There are some common biases that are often used to discount AI progress. We should keep these in mind, as they can prevent us from having an objective understanding of progress in the field.
I'm going to use AI here instead of ML because usually these biases are relevant to any AI technique, not just ML. But in practice, ML is usually what I'm referring to.
1. AI uses the easiest solution it can find. Often people argue that a system isn't intelligent because it did some task in a simpler way than humans would have done it. This is especially applicable if there is some simple heuristic the AI found that did well enough. If finding the word "death" in a sentence is sufficient to do perfect classification, the AI will probably only learn to do that, no matter how intelligent it is. If your test set includes a case where that rule isn't sufficient, but the training set does not, the AI will probably fail on the test set case, because it has no way of knowing that "looking for the word death" wasn't the rule you wanted. AI will only do more complicated things once that simple thing is no longer sufficient, and it'll keep around the dumb heuristics whenever they work.
2. AI is different than us. Sometimes people argue that a system isn't intelligent because it does something in a more complicated way than is necessary (or just in a different way than what humans would have done, but not necessarily more or less complicated). Just because a specific rule is intuitive to us humans doesn't mean it's the easiest for an AI to find. A more complicated rule that also works and is easier for the AI to find will be found and used, no matter how intelligent an AI is. Regularization could in theory help with this, but only if regularization pushes towards the natural "human" approach, and only if the researchers continue training it after it's performance is very good. It's also not guaranteed that the rules that seem sensible to us are as good as what the AI does, our approach could be worse.
3. Many models will be better than humans in some ways and worse in others, and which aspects those are often won't be correlated with what we view as "difficult".
There are certain things that are easy for us to do (continuing to use the same name to refer to someone over a long story, preserving world details like the size of a horse) and things that are difficult for us to do (advanced reasoning, logic involving detailed steps, stories that involve 30 or more characters, etc.). We have a bias that the things that are easy for us to do should be easy for an AI to do, and the things that are hard for us to do should be hard for an AI to do.

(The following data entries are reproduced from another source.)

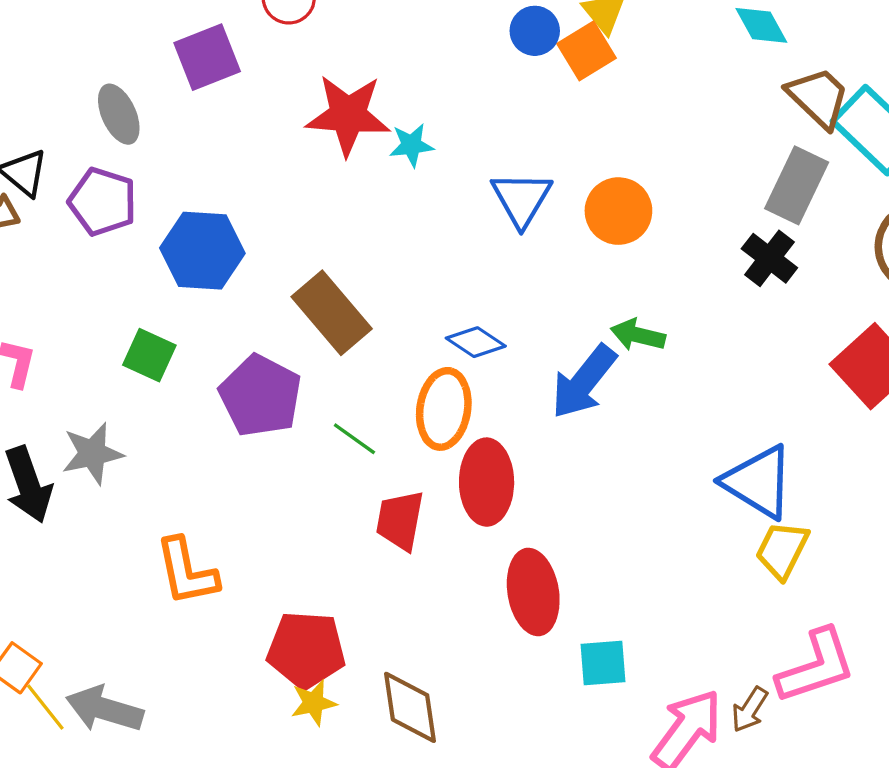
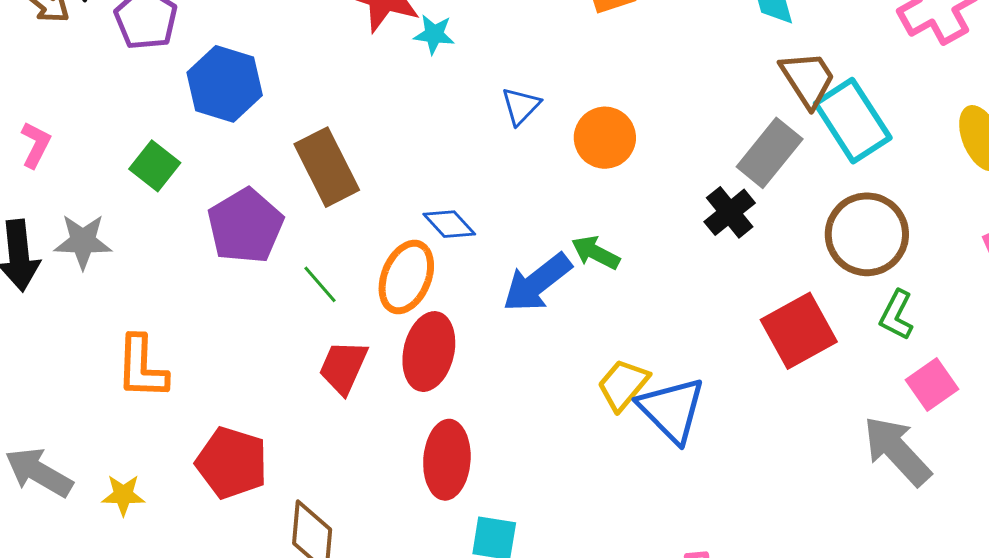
blue triangle: (521, 199) -> (521, 106), size x0.7
yellow trapezoid: (782, 550) -> (623, 385), moved
yellow star: (314, 703) -> (123, 495), moved

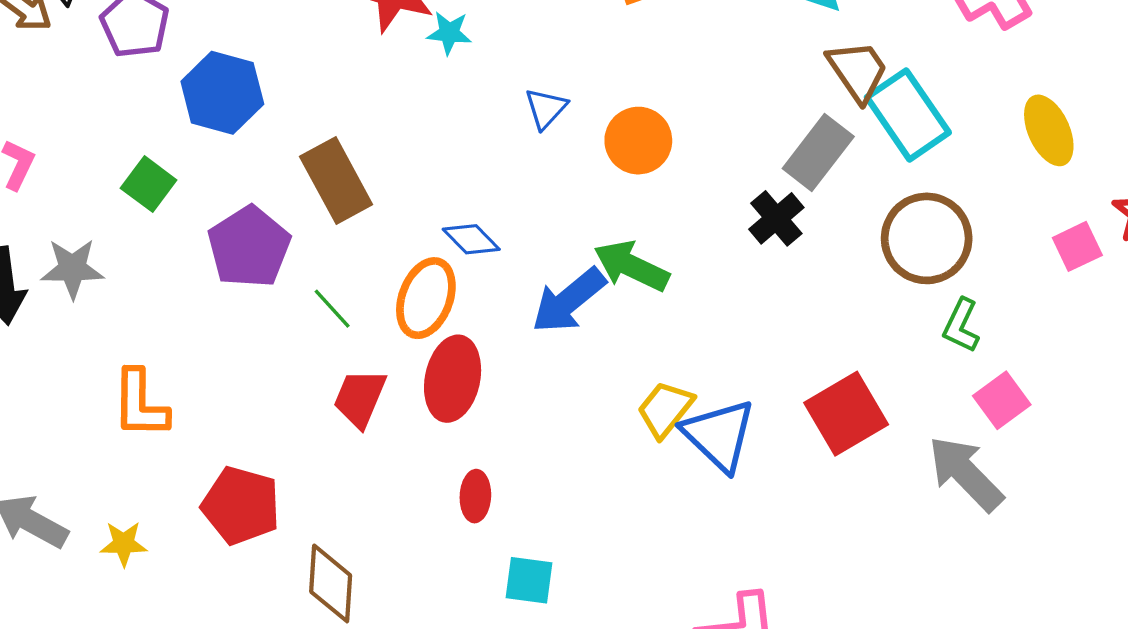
green arrow: (596, 253) -> (631, 266), size x1.4
red square: (799, 331) -> (846, 414), moved
red ellipse: (447, 460) -> (475, 496), size x0.6

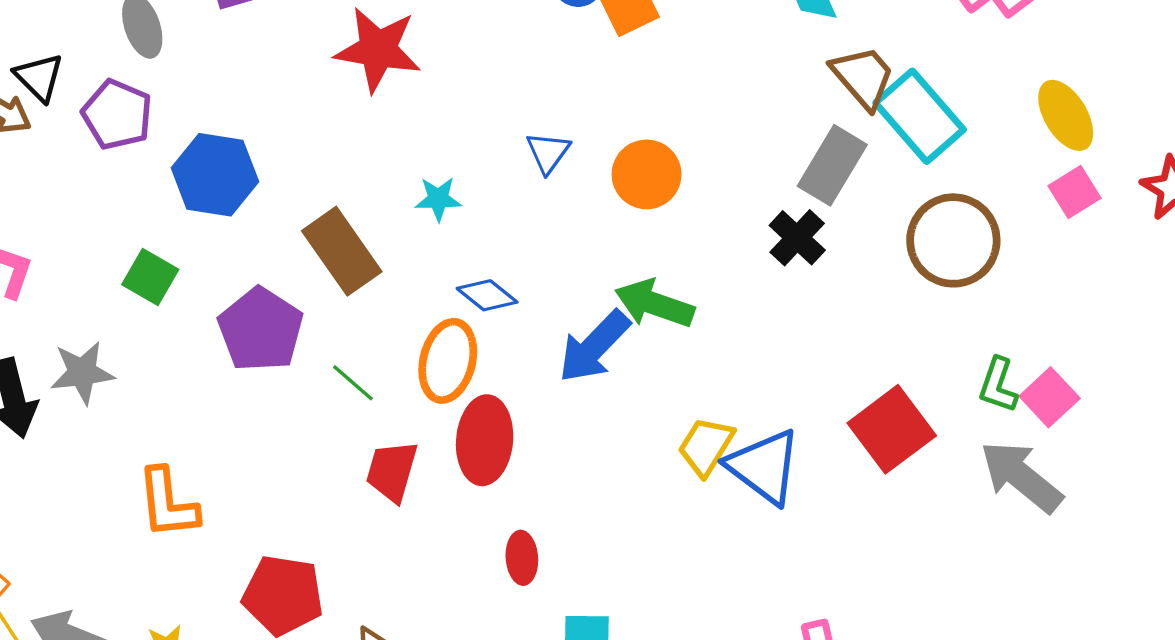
cyan star: (449, 33) -> (438, 199), moved
pink square: (1077, 246) -> (1074, 192), moved
green L-shape: (961, 326) -> (998, 385), moved

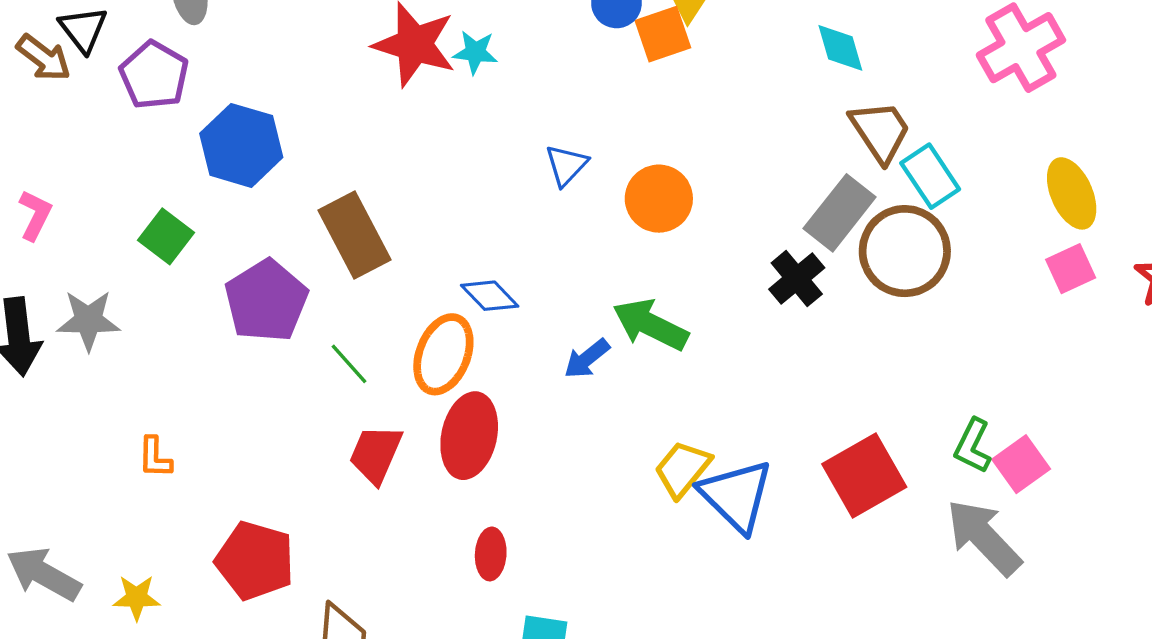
cyan rectangle: (920, 116) -> (930, 176), size x0.7
cyan star: (438, 199) -> (475, 52), moved
brown circle: (953, 240) -> (905, 251), moved
blue arrow: (594, 347) -> (587, 359), size x0.6
orange L-shape: (168, 503) -> (155, 457), size x0.6

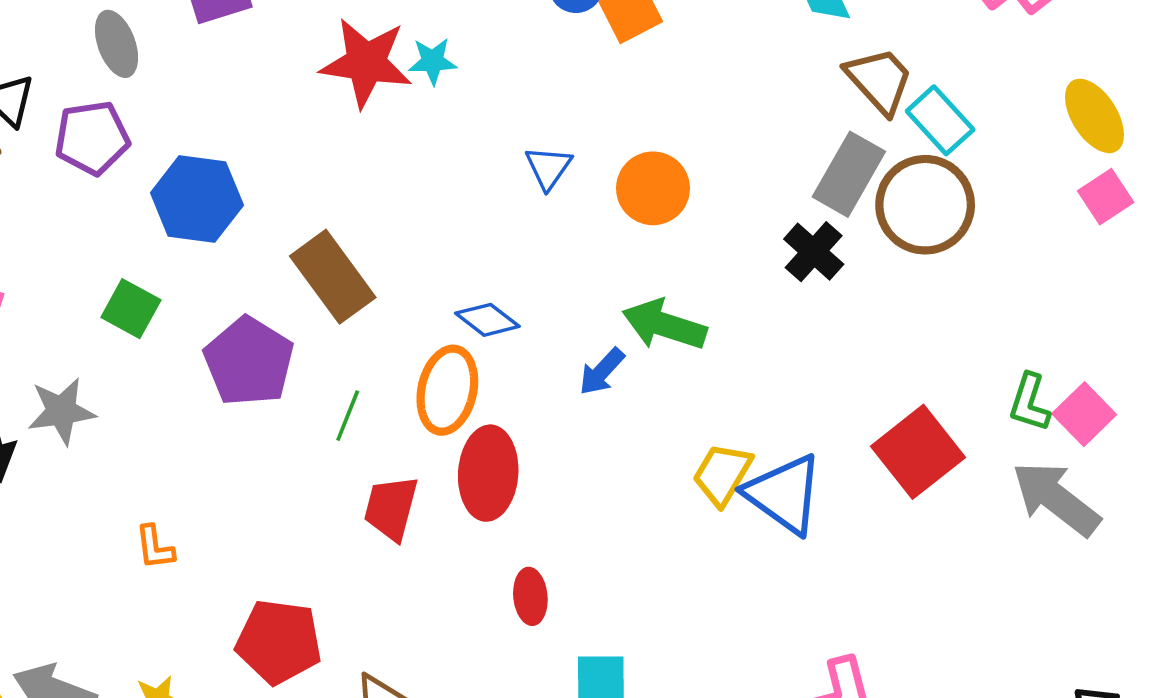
purple pentagon: (154, 75) -> (92, 138), turned -30
green line: (349, 364) -> (348, 416), turned 72

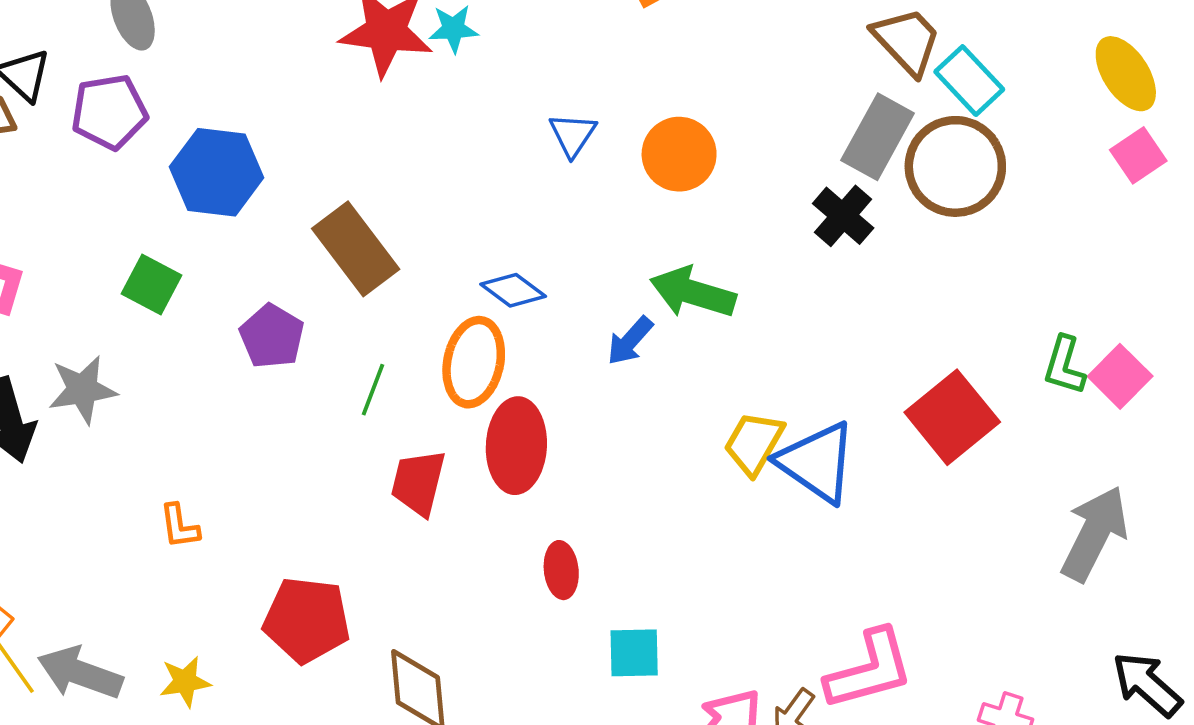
purple pentagon: (249, 361) -> (272, 336), size x0.7
gray arrow: (1056, 499) -> (1094, 534), moved, turned 80

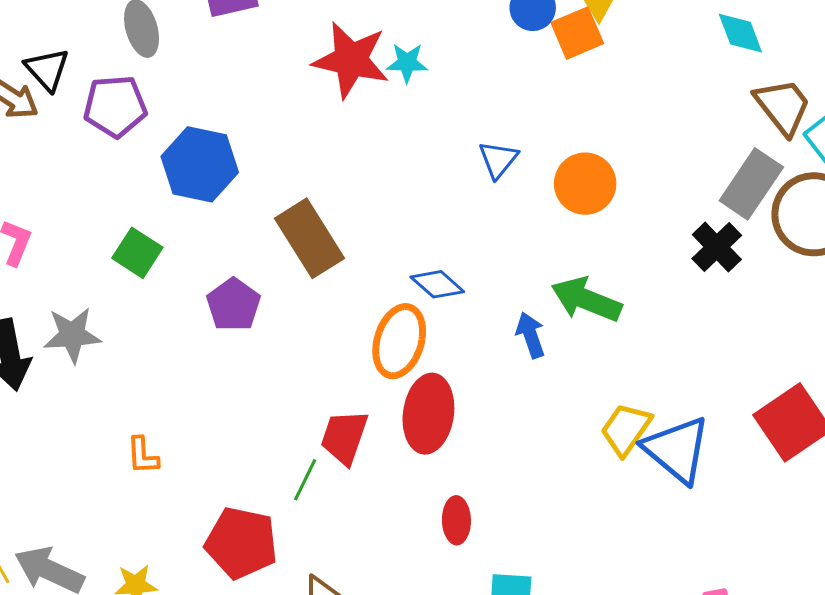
blue arrow: (630, 341) -> (531, 335), turned 114
green line: (373, 390) -> (305, 480), moved

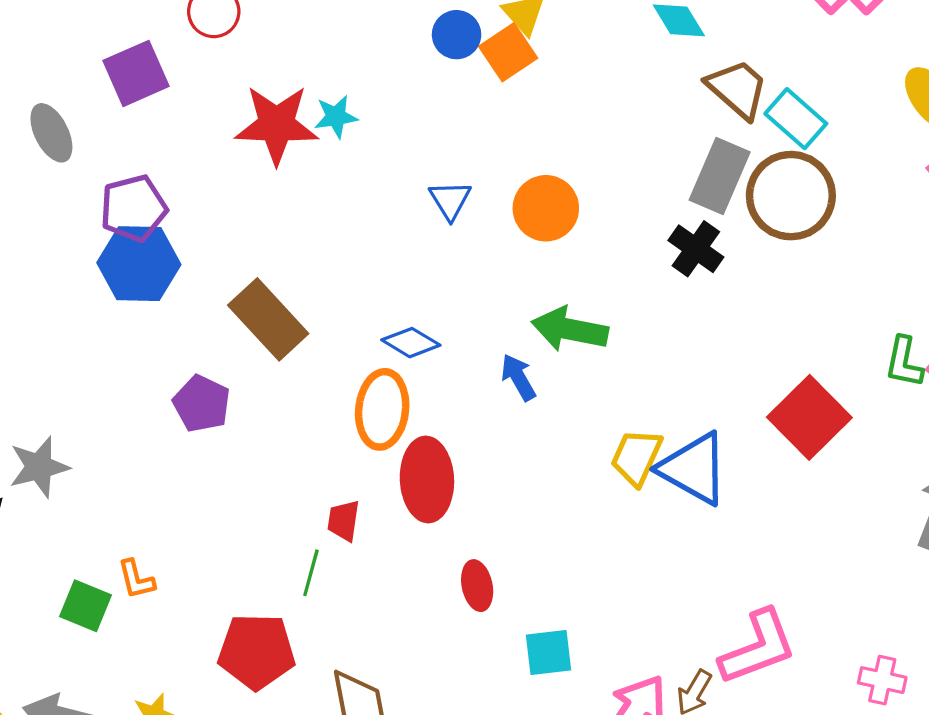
purple pentagon: (115, 106) -> (134, 208), moved
green square: (137, 253) -> (85, 606), moved
red trapezoid: (344, 437) -> (344, 521), size x0.7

This leads to two important assumptions, both of which are false:
If an AI cannot do those easy things, it cannot do those difficult things.
If an AI can do those difficult things, it can easily do the easy things.
These days this bias is more apparent: visual recognition is much more difficult than playing chess, or solving complicated arithmetic expressions. But this point has deeper implications that I feel like some people miss. A model may become superhuman in all ways but one, and in that way it is still subhuman. If that subhuman aspect is something that is easy for humans to do, we will write off the model as "not intelligent". The key bias here is that our internal intuition for the difficulty of tasks should not be used to judge how intelligent something is, it can only be used to determine how "humanlike" something is in its way of thinking. We can still use the intuition as a rough guiding pole for being surprised when AI does well at some task, but the point is that intelligence is multifaceted and the ordering of tasks solved by AI is not a given. A model could be better at theorem proving than any mathematician on earth, and simultaneously struggle to be consistent about the name of a character for more than a few paragraphs.
This is a really really important point. Superintelligent agents will probably still be dumb about something for a long time, even after they are dangerous. It's unreasonable to expect them to converge to our way of thinking: they function differently, so different things are easy and hard for us than they are for them.
4. AI models can be capable of being dumb or smart depending on the prompt. Generative models need to model all of human behaviour, including the stupid mistakes we all sometimes make. I've seen this one most concisely stated as "sampling cannot be used to prove the absence of knowledge or ability, only the presence of it". If your prompt doesn't give you what you want, it's possible that PEBCAK, and consider trying a different prompt, or trying different sampling settings.
5. World knowledge isn't intelligence. A superintelligent alien that landed on earth would not know whether a horse is larger than a toaster. Testing world knowledge is an interesting task, and being able to pick up world knowledge is an important sign of intelligence. But lack of world knowledge should not be used to discount intelligence or reasoning ability.
6. Exponential growth is counterintuitive. Somehow AI progress seems to be exponential in the same way that Moore's law is. This means that everything always seems too early to do anything about, right up until it is too late. In practice, most things are probably S curves that level off eventually, but where they level off may be far past the relevant danger points, so we should still try and keep this in mind.
7. Advertising/Celebrities. Significant progress made by small labs or independent researchers may not get nearly as much attention as progress made by big organizations or well known researchers. This is a difficult problem caused in part by the large amount of papers. In theory it could be helped by recommendation and exploration software to improve paper discovery, but either way the bias is important to keep in mind.
Let me know if you think of other biases and I'll add them to the list.
PS: When people claim that an AI is "memorizing and pattern matching" and not "truly understanding", in practice I find it usually comes down to either them referring to point 1 or 2, or when they see a model make a mistake a human wouldn't normally make (3).